**RECORDS FOR THIS EXERCISE**:
┌──

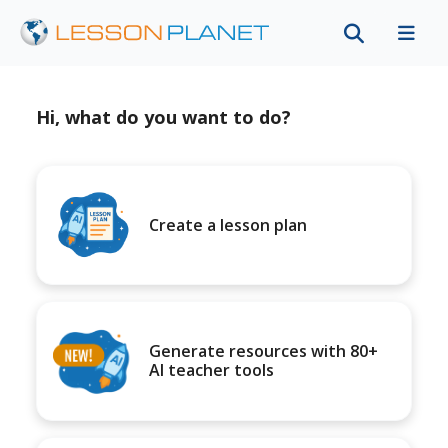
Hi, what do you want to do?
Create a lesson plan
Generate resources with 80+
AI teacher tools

└──
┌──

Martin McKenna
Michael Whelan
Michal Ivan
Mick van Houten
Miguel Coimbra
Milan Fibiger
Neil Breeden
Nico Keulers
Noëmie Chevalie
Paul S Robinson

└──

Among the lines above, find the one with "Hi, what do you want to do?" and the one with "AI teacher tools". Quote both and everything between them, exactly.

Hi, what do you want to do?
Create a lesson plan
Generate resources with 80+
AI teacher tools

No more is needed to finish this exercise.